Head and Neck Cancer Service, Westmead Hospital, Sydney, Australia.
J Am Acad Dermatol. 2012 Jul;67(1):33-40. doi: 10.1016/j.jaad.2011.07.029. Epub 2011 Oct 11.
Merkel cell carcinoma (MCC) is a rare, aggressive cutaneous malignancy. Nodal status has prognostic significance.
We sought to analyze for factors predictive of survival and explore the significance of lymph node status and indication for sentinel lymph node biopsy in patients with MCC.
A review was undertaken of 136 patients presenting with MCC at our institution between 1980 and 2008. Patient and tumor characteristics, treatment, and patterns of relapse were analyzed.
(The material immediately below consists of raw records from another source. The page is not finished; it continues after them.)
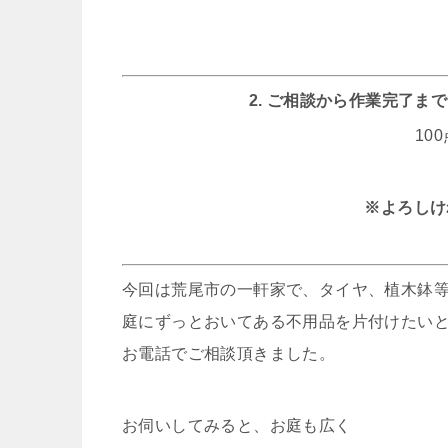
2. ご相談から作業完了
10
※よろしけ
今回は荒尾市の一軒家で、タイヤ、植木鉢
庭にずっとおいてある不用品を片付けたい
お電話でご相談頂きました。
お伺いしてみると、お庭も広く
Ninety patients presented with stage I disease, and 46 presented with stage II disease. The median follow-up time was 21 months. In all, 74 patients developed relapse with the commonest site of relapse in the regional lymph nodes. A total of 24 patients developed nodal relapse without prior treatment of the nodal basin. The 5-year survival was 62% and the median disease-free interval was 16 months. Radiotherapy was associated with a better disease-free survival (P < .001) and overall survival was worse as the number of involved lymph nodes increased (P = .03).
This was a retrospective review with a prolonged accrual time.
A high rate of nodal relapse occurred in patients with stage I disease who had undergone treatment of the primary site only. These patients may have benefited from sentinel lymph node biopsy and subsequent treatment of the nodal basin if micrometastatic disease was present, as the number of involved nodes impacted negatively on survival. Conversely, sentinel lymph node biopsy may be used to select those patients with clinical stage I disease who may avoid elective nodal treatment. Radiotherapy should have a routine role in the management of MCC.
默克尔细胞癌(MCC)是一种罕见的侵袭性皮肤恶性肿瘤。淋巴结状态具有预后意义。
我们旨在分析预测生存的因素,并探讨 MCC 患者的淋巴结状态和前哨淋巴结活检指征的意义。
回顾性分析了 1980 年至 2008 年在我院就诊的 136 例 MCC 患者。分析了患者和肿瘤特征、治疗和复发模式。
90 例患者表现为 I 期疾病,46 例患者表现为 II 期疾病。中位随访时间为 21 个月。共有 74 例患者复发,最常见的复发部位是区域淋巴结。共有 24 例患者在未治疗淋巴结区域的情况下发生了淋巴结复发。5 年生存率为 62%,中位无疾病间隔为 16 个月。放疗与更好的无病生存率相关(P <.001),随着淋巴结受累数目的增加,总生存率更差(P =.03)。
这是一项回顾性研究,累积时间较长。
仅治疗原发灶的 I 期患者发生淋巴结转移的比例较高。如果存在微转移疾病,这些患者可能受益于前哨淋巴结活检和随后的淋巴结治疗,因为受累淋巴结的数量对生存有负面影响。相反,前哨淋巴结活检可用于选择那些可能避免选择性淋巴结治疗的临床 I 期疾病患者。放疗应在 MCC 的治疗中常规应用。